#### How to complete this task
Wherever a line below holds the word "text", copy that line.

#### Input records
------------------------------------

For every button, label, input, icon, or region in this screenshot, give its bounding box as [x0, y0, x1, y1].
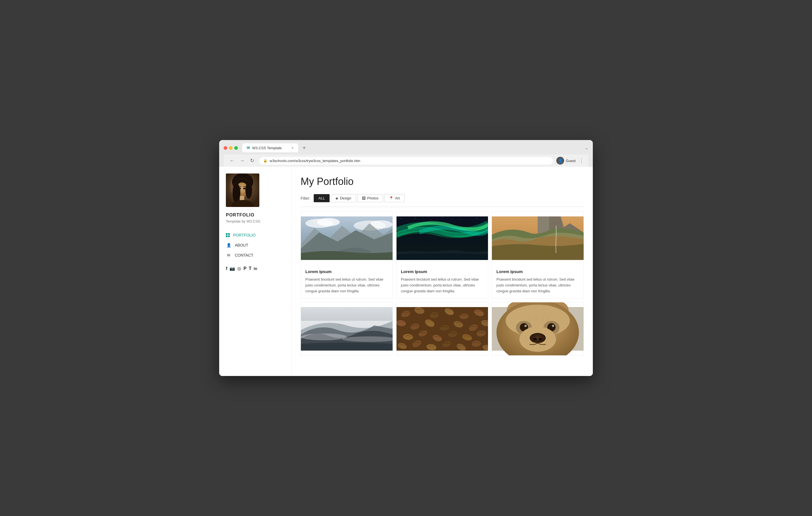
portfolio-card-1[interactable]: Lorem Ipsum Praesent tincidunt sed tellu…: [300, 211, 393, 299]
card-image-6: [492, 302, 584, 355]
card-image-5: [397, 302, 488, 355]
card-text-2: Praesent tincidunt sed tellus ut rutrum.…: [401, 277, 484, 294]
sidebar-about-label: ABOUT: [235, 243, 248, 248]
facebook-icon[interactable]: f: [226, 266, 227, 271]
svg-point-71: [552, 325, 554, 327]
browser-dots: [224, 146, 238, 150]
page-content: PORTFOLIO Template by W3.CSS PORTFOLIO 👤…: [219, 167, 593, 376]
browser-titlebar: W W3.CSS Template × + ⌄ ← → ↻ 🔒 w3school…: [219, 140, 593, 167]
minimize-dot[interactable]: [229, 146, 233, 150]
svg-point-15: [317, 218, 340, 227]
tab-favicon-icon: W: [247, 146, 250, 150]
sidebar-item-contact[interactable]: ✉ CONTACT: [226, 250, 285, 260]
filter-design-button[interactable]: ◈ Design: [331, 194, 356, 202]
portfolio-card-2[interactable]: Lorem Ipsum Praesent tincidunt sed tellu…: [396, 211, 489, 299]
filter-art-label: Art: [395, 196, 400, 200]
sidebar-tagline: Template by W3.CSS: [226, 219, 285, 223]
svg-point-70: [524, 325, 527, 327]
browser-menu-button[interactable]: ⋮: [579, 157, 584, 164]
art-icon: 📍: [389, 196, 394, 200]
portfolio-card-6[interactable]: [492, 302, 584, 355]
browser-tabs-row: W W3.CSS Template × + ⌄: [224, 143, 588, 152]
linkedin-icon[interactable]: in: [254, 266, 257, 271]
svg-point-74: [533, 338, 537, 340]
filter-all-button[interactable]: ALL: [314, 194, 329, 202]
page-title: My Portfolio: [300, 176, 584, 188]
card-title-1: Lorem Ipsum: [305, 269, 388, 274]
sidebar-item-portfolio[interactable]: PORTFOLIO: [226, 230, 285, 240]
maximize-dot[interactable]: [234, 146, 238, 150]
photos-icon: 🖼: [362, 196, 366, 200]
mist-image: [301, 302, 393, 355]
new-tab-button[interactable]: +: [300, 145, 308, 151]
svg-point-20: [408, 221, 408, 221]
autumn-image: [492, 212, 584, 265]
portfolio-card-5[interactable]: [396, 302, 489, 355]
card-body-3: Lorem Ipsum Praesent tincidunt sed tellu…: [492, 265, 584, 298]
svg-point-21: [415, 218, 415, 219]
filter-art-button[interactable]: 📍 Art: [384, 194, 405, 202]
profile-button[interactable]: 👤 Guest: [556, 157, 576, 165]
profile-label: Guest: [566, 159, 576, 163]
bear-image: [492, 302, 584, 355]
browser-window: W W3.CSS Template × + ⌄ ← → ↻ 🔒 w3school…: [219, 140, 593, 376]
refresh-button[interactable]: ↻: [248, 157, 256, 165]
tab-close-button[interactable]: ×: [291, 146, 294, 150]
card-title-3: Lorem Ipsum: [496, 269, 579, 274]
card-image-3: [492, 212, 584, 265]
browser-tab[interactable]: W W3.CSS Template ×: [242, 143, 298, 152]
back-button[interactable]: ←: [228, 157, 236, 165]
filter-photos-button[interactable]: 🖼 Photos: [357, 194, 383, 202]
address-bar[interactable]: 🔒 w3schools.com/w3css/tryw3css_templates…: [259, 157, 553, 165]
portfolio-card-3[interactable]: Lorem Ipsum Praesent tincidunt sed tellu…: [492, 211, 584, 299]
svg-point-8: [241, 190, 243, 192]
sidebar-brand: PORTFOLIO: [226, 212, 285, 218]
svg-point-73: [530, 333, 546, 343]
card-body-2: Lorem Ipsum Praesent tincidunt sed tellu…: [397, 265, 488, 298]
mountains-image: [301, 212, 393, 265]
snapchat-icon[interactable]: ◎: [237, 266, 241, 271]
aurora-image: [397, 212, 488, 265]
card-body-1: Lorem Ipsum Praesent tincidunt sed tellu…: [301, 265, 393, 298]
svg-point-22: [431, 220, 431, 220]
card-text-1: Praesent tincidunt sed tellus ut rutrum.…: [305, 277, 388, 294]
svg-point-25: [476, 218, 477, 219]
nav-buttons: ← → ↻: [228, 157, 256, 165]
svg-point-75: [539, 338, 542, 340]
tab-menu-button[interactable]: ⌄: [585, 146, 588, 150]
card-image-2: [397, 212, 488, 265]
filter-bar: Filter: ALL ◈ Design 🖼 Photos 📍 Art: [300, 194, 584, 207]
card-image-1: [301, 212, 393, 265]
tab-title: W3.CSS Template: [252, 146, 282, 150]
pinterest-icon[interactable]: P: [243, 266, 246, 271]
filter-design-label: Design: [340, 196, 351, 200]
forward-button[interactable]: →: [238, 157, 246, 165]
sidebar-avatar: [226, 173, 259, 207]
filter-photos-label: Photos: [367, 196, 378, 200]
svg-point-30: [301, 334, 347, 341]
main-content: My Portfolio Filter: ALL ◈ Design 🖼 Phot…: [292, 167, 593, 376]
portfolio-card-4[interactable]: [300, 302, 393, 355]
social-icons: f 📷 ◎ P T in: [226, 266, 285, 271]
url-text: w3schools.com/w3css/tryw3css_templates_p…: [270, 159, 360, 163]
design-icon: ◈: [336, 196, 338, 200]
coffee-image: [397, 302, 488, 355]
portfolio-grid: Lorem Ipsum Praesent tincidunt sed tellu…: [300, 211, 584, 355]
browser-addressbar-row: ← → ↻ 🔒 w3schools.com/w3css/tryw3css_tem…: [224, 154, 588, 167]
svg-point-7: [243, 188, 245, 190]
instagram-icon[interactable]: 📷: [230, 266, 235, 271]
sidebar-nav: PORTFOLIO 👤 ABOUT ✉ CONTACT: [226, 230, 285, 260]
svg-point-26: [483, 221, 484, 221]
profile-avatar-icon: 👤: [556, 157, 564, 165]
svg-point-23: [442, 217, 442, 218]
close-dot[interactable]: [224, 146, 227, 150]
svg-point-19: [401, 219, 401, 219]
filter-label: Filter:: [300, 196, 310, 201]
card-image-4: [301, 302, 393, 355]
sidebar-contact-label: CONTACT: [235, 253, 254, 257]
svg-point-9: [233, 183, 240, 203]
svg-point-24: [460, 219, 461, 219]
twitter-icon[interactable]: T: [249, 266, 252, 271]
sidebar-item-about[interactable]: 👤 ABOUT: [226, 240, 285, 250]
sidebar: PORTFOLIO Template by W3.CSS PORTFOLIO 👤…: [219, 167, 292, 376]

------------------------------------

#### Solution to this problem
card-text-2: Praesent tincidunt sed tellus ut rutrum.…: [401, 277, 484, 294]
card-text-1: Praesent tincidunt sed tellus ut rutrum.…: [305, 277, 388, 294]
url-text: w3schools.com/w3css/tryw3css_templates_p…: [270, 159, 360, 163]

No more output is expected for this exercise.